Maelia leva les yeux au ciel.
— Ça ne te regarde pas, se renfrogna-t-elle.
— C'est un hors-la-loi, il vit dans les bois, n'est-ce pas ? Ne nie pas : c'est l'unique raison qui aurait pu te pousser à venir jusqu'ici en traversant presque tout le royaume. Et comme beaucoup, je n'ignore pas le nombre d'esclaves qui se réfugient dans cette zone. Permets-moi tout de même de te dire que partir seule dans ces bois est du suicide.
— Encore une fois, ce n'est pas ton problème.
— J'ai risqué ma vie pour la tienne, tu devrais au moins considérer cela dans la balance.
— L'hiver va bientôt arriver, je n'ai pas de temps à perdre, s'emporta-t-elle.
— Comme tu voudras, même si de mon point de vue ce n'est qu'une raison supplémentaire pour mieux préparer ton périple. Viens déjeuner avec moi au moins.
Elle accepta. Tagan l'énervait avec son air moralisateur, car elle savait qu'il n'avait pas tort, mais elle n'avait pas le choix sans argent.
Alors qu'elle prenait un réel plaisir à faire descendre les œufs brouillés bien chauds jusqu'à son estomac, elle décida de retourner la réflexion que Tagan lui avait faite.
— Que fait quelqu'un d'aussi honnête que toi dans cette ville de bandits ?

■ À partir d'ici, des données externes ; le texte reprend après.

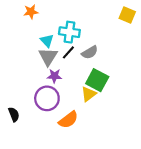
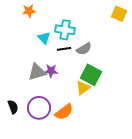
black line: (68, 52) -> (64, 49), turned 40
gray triangle: (48, 57) -> (37, 72), moved, turned 42
purple circle: (47, 98) -> (39, 108), moved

— Je n'ai jamais prétendu être honnête, sourit-il avant de se pencher par-dessus la table et de murmurer à son oreille : je prends aux riches qui ne sauraient pas quoi faire de tous leurs biens, c'est un acte charitable de ma part, mais je suis certain que tu l'avais compris seule.
Maelia se mit à rire, Tagan l'imita.
Elle se doutait qu'un homme capable de crocheter des serrures aussi vite n'était pas une personne irréprochable. Elle décida de faire abstraction de la façon dont il avait obtenu son argent. Elle avait toujours tout fait pour rester droite, pour faire les choses justes, même si la vie avait été cruelle avec elle. Elle n'avait jamais rien volé, jamais triché, elle ne s'était jamais dérobée à ses responsabilités, sauf la fois où Tagan lui avait sauvé la vie. Mais après tout à ce moment-là elle ne lui avait rien demandé. Son sens moral ne résistait pas à l'envie d'avoir le ventre plein, peu importait comment ce serait payé.
Maelia finissait son verre de cidre quand Tagan lui fit une proposition :
— Écoute. Si tu me donnes des détails sur ton frère et les raisons qui t'ont persuadée qu'il est dans ces bois. J'enquêterais pour vérifier les informations. Durant ce temps, tu me laisses te payer de nouveaux habits chauds, tu prends quelques kilos qui ne seront pas de trop dans ces montagnes. Et je t'escorterai jusqu'à lui.
— Pourquoi ?
— Question d'investissement, répondit-il simplement.
Maelia ne comprit pas, mais ne dit rien, car elle avait conscience que seule dans cette forêt reculée elle ne survivrait pas.
— Tu acceptes ? demanda-t-il.
Elle acquiesça, persuadée que c'était sa meilleure chance, même si ça ne l'enchantait pas de devoir encore quelque chose à cet homme.